You can't train a model that has been loaded with `device_map='auto'` in any distributed mode. about transformers HOT 2 OPEN

from accelerate import notebook_launcher

def train_accelerate():
  import pandas as pd
  from datasets import load_dataset
  from IPython.display import HTML, display

  dataset_name = "b-mc2/sql-create-context"
  dataset = load_dataset(dataset_name, split="train")


  def display_table(dataset_or_sample):
      # A helper fuction to display a Transformer dataset or single sample contains multi-line string nicely
      pd.set_option("display.max_colwidth", None)
      pd.set_option("display.width", None)
      pd.set_option("display.max_rows", None)

      if isinstance(dataset_or_sample, dict):
          df = pd.DataFrame(dataset_or_sample, index=[0])
      else:
          df = pd.DataFrame(dataset_or_sample)

      html = df.to_html().replace("\\n", "<br>")
      styled_html = f"""<style> .dataframe th, .dataframe tbody td {{ text-align: left; padding-right: 30px; }} </style> {html}"""
      display(HTML(styled_html))


  display_table(dataset.select(range(3)))

  split_dataset = dataset.train_test_split(test_size=0.2, seed=42)
  train_dataset = split_dataset["train"]
  test_dataset = split_dataset["test"]

  print(f"Training dataset contains {len(train_dataset)} text-to-SQL pairs")
  print(f"Test dataset contains {len(test_dataset)} text-to-SQL pairs")

  PROMPT_TEMPLATE = """You are a powerful text-to-SQL model.

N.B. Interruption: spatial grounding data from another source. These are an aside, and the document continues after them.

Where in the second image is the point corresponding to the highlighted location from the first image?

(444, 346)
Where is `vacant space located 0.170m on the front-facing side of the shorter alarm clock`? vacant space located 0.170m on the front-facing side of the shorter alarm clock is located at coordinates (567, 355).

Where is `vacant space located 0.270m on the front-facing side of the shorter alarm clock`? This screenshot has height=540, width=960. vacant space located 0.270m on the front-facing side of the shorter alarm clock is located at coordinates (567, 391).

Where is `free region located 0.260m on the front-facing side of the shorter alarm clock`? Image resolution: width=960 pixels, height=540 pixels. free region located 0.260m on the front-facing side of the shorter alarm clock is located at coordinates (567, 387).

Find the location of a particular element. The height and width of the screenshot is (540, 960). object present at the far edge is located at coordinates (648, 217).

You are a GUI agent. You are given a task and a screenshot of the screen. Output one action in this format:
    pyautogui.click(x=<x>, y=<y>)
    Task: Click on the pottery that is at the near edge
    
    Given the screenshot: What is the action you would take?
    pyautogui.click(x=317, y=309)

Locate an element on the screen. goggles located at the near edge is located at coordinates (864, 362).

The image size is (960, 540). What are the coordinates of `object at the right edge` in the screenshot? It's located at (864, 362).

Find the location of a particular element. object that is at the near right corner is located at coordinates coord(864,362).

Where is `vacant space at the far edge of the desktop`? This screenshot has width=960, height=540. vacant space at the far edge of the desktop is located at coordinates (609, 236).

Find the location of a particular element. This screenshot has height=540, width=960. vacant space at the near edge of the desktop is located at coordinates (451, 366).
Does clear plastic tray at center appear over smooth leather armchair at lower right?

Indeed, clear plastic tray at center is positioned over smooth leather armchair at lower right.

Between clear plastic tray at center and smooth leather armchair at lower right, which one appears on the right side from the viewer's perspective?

Given the SQL tables and natural language question, your job is to write SQL query that answers the question.

  ### Table:
  {context}

  ### Question:
  {question}

  ### Response:
  {output}"""


  def apply_prompt_template(row):
      prompt = PROMPT_TEMPLATE.format(
          question=row["question"],
          context=row["context"],
          output=row["answer"],
      )
      return {"prompt": prompt}


  train_dataset = train_dataset.map(apply_prompt_template)
  display_table(train_dataset.select(range(1)))

  from transformers import AutoTokenizer

  token ="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"

  from huggingface_hub import login
  login(token=token)

  base_model_id = "mistralai/Mistral-7B-v0.1"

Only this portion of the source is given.